ECLI:NL:GHAMS:2025:645

Gerechtshof Amsterdam

Datum uitspraak
13 februari 2025
Publicatiedatum
17 maart 2025
Zaaknummer
23-002663-24
Instantie
Gerechtshof Amsterdam
Type
Uitspraak
Rechtsgebied
Strafrecht
Procedures
  • Hoger beroep
Vindplaatsen
  • Rechtspraak.nl
AI samenvatting door LexboostAutomatisch gegenereerd

Niet-ontvankelijkheid van de verdachte in hoger beroep tegen vonnis rechtbank Amsterdam

In deze zaak heeft het gerechtshof Amsterdam op 13 februari 2025 uitspraak gedaan in hoger beroep tegen een vonnis van de rechtbank Amsterdam van 5 november 2024. De verdachte, geboren in 2005 en thans gedetineerd, had hoger beroep ingesteld tegen de bewezenverklaring, de kwalificatie van feit 1 en de opgelegde straf. De raadsman van de verdachte, mr. F.W.D. Siccama, heeft op 28 november 2024 het hoger beroep aangekondigd. Echter, op 11 februari 2025 heeft mr.

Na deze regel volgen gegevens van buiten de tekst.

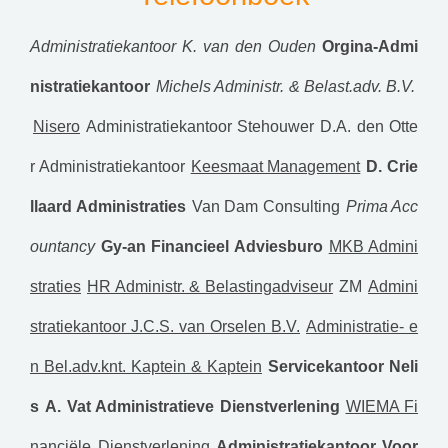
Administratiekantoor K. van den Ouden
Orgina-Admi
nistratiekantoor
Michels Administr. & Belast.adv. B.V.
Nisero
Administratiekantoor Stehouwer
D.A. den Otte
r Administratiekantoor
Keesmaat Management
D. Crie
llaard Administraties
Van Dam Consulting
Prima Acc
ountancy
Gy-an Financieel Adviesburo
MKB Admini
straties
HR Administr. & Belastingadviseur
ZM
Admini
stratiekantoor J.C.S. van Orselen B.V.
Administratie- e
n Bel.adv.knt. Kaptein & Kaptein
Servicekantoor Neli
s
A. Vat Administratieve Dienstverlening
WIEMA Fi
nanciële Dienstverlening
Administratiekantoor Voor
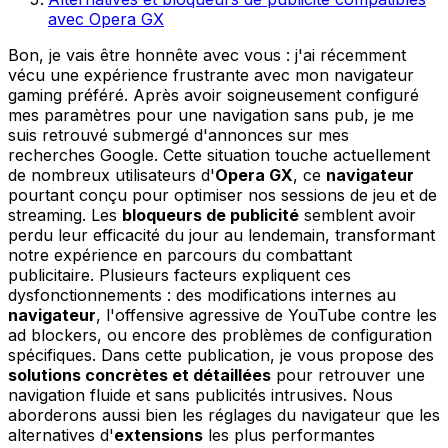
avec Opera GX
Bon, je vais être honnête avec vous : j'ai récemment
vécu une expérience frustrante avec mon navigateur
gaming préféré. Après avoir soigneusement configuré
mes paramètres pour une navigation sans pub, je me
suis retrouvé submergé d'annonces sur mes
recherches Google. Cette situation touche actuellement
de nombreux utilisateurs d'
Opera GX
, ce
navigateur
pourtant conçu pour optimiser nos sessions de jeu et de
streaming. Les
bloqueurs de publicité
semblent avoir
perdu leur efficacité du jour au lendemain, transformant
notre expérience en parcours du combattant
publicitaire. Plusieurs facteurs expliquent ces
dysfonctionnements : des modifications internes au
navigateur
, l'offensive agressive de YouTube contre les
ad blockers, ou encore des problèmes de configuration
spécifiques. Dans cette publication, je vous propose des
solutions concrètes et détaillées
pour retrouver une
navigation fluide et sans publicités intrusives. Nous
aborderons aussi bien les réglages du navigateur que les
alternatives d'
extensions
les plus performantes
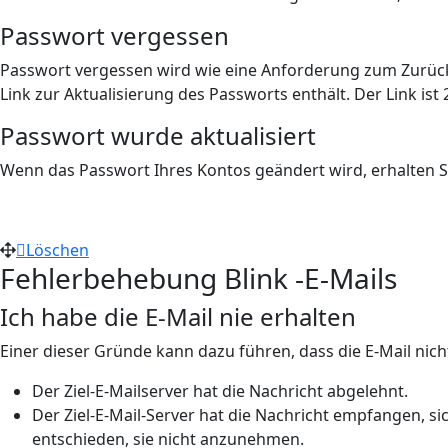
Passwort vergessen
Passwort vergessen wird wie eine Anforderung zum Zurücks
Link zur Aktualisierung des Passworts enthält. Der Link ist 
Passwort wurde aktualisiert
Wenn das Passwort Ihres Kontos geändert wird, erhalten Si
Löschen
Fehlerbehebung Blink -E-Mails
Ich habe die E-Mail nie erhalten
Einer dieser Gründe kann dazu führen, dass die E-Mail nic
Der Ziel-E-Mailserver hat die Nachricht abgelehnt.
Der Ziel-E-Mail-Server hat die Nachricht empfangen,
entschieden, sie nicht anzunehmen.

D. Moes, namens Siccama, aan het hof laten weten dat de verdachte in het vonnis in eerste aanleg berust en verzocht om niet-ontvankelijkheid in het hoger beroep. De advocaat-generaal heeft op 12 februari 2025 ingestemd met deze niet-ontvankelijkheid. Het hof heeft, na het horen van de advocaat-generaal ter terechtzitting, geconcludeerd dat er geen rechtens te respecteren belang is dat een verder onderzoek rechtvaardigt. Daarom heeft het hof de verdachte niet-ontvankelijk verklaard in het hoger beroep, op basis van artikel 416, tweede lid, van het Wetboek van Strafvordering.

Uitspraak

afdeling strafrecht
parketnummer: 23-002663-24
datum uitspraak: 13 februari 2025
TEGENSPRAAK (gemachtigd raadsvrouw)
Arrest van het gerechtshof Amsterdam gewezen op het hoger beroep, ingesteld tegen het vonnis van de rechtbank Amsterdam van 5 november 2024 in de strafzaak onder de parketnummers 13-091564-23 en 13-110222-21 (TUL) tegen
[verdachte],
geboren te [geboorteplaats] op [geboortedag] 2005,
thans uit anderen hoofde gedetineerd in [detentieadres].

Onderzoek ter terechtzitting

Dit arrest is gewezen naar aanleiding van het onderzoek ter terechtzitting in hoger beroep van 13 februari 2025.
Het hof heeft kennisgenomen van de vordering van de advocaat-generaal strekkende tot niet-ontvankelijkheid van de verdachte in het hoger beroep.

Ontvankelijkheid van de verdachte in het hoger beroep

Op 28 november 2024 heeft mr. F.W.D. Siccama, de raadsman van de verdachte, bij appelschriftuur te kennen gegeven dat het hoger beroep zich richt tegen de bewezenverklaring, de kwalificatie van feit 1 alsmede de opgelegde straf. Op 9 januari 2025 heeft een rolzitting plaatsgevonden, waarop het onderzoek is geschorst tot de regiezitting op 13 februari 2025.
Op 11 februari 2025 heeft mr. D. Moes, namens mr. F.W.D. Siccama, per e-mail aan het hof bericht dat de verdachte bij nader inzien in het vonnis in eerste aanleg berust en het hof verzocht de verdachte niet-ontvankelijk te verklaren in het ingestelde hoger beroep.
Op 12 februari 2025 heeft de advocaat-generaal per e-mail het hof bericht in te stemmen met een niet-ontvankelijk verklaring. Dat standpunt is door de advocaat-generaal ter terechtzitting herhaald.
Gelet op bovenstaande en nu ook overigens niet is gebleken van enig rechtens te respecteren belang dat is gediend met enig onderzoek van de zaak wordt de verdachte niet-ontvankelijk verklaard in het ingestelde hoger beroep, gelet op het bepaalde in artikel 416, tweede lid, van het Wetboek van Strafvordering.

BESLISSING

Het hof:
Verklaart de verdachte niet-ontvankelijk in het hoger beroep.
Dit arrest is gewezen door de meervoudige strafkamer van het gerechtshof Amsterdam, waarin zitting hadden mr. N.R.A. Meerbeek, mr. A.R.O. Mooy en mr. M.J.A. Duker, in tegenwoordigheid van mr. A.M. van Tilburg, griffier, en is uitgesproken op de openbare terechtzitting van dit gerechtshof van 13 februari 2025.
De voorzitter en de griffier zijn buiten staat dit arrest mede te ondertekenen.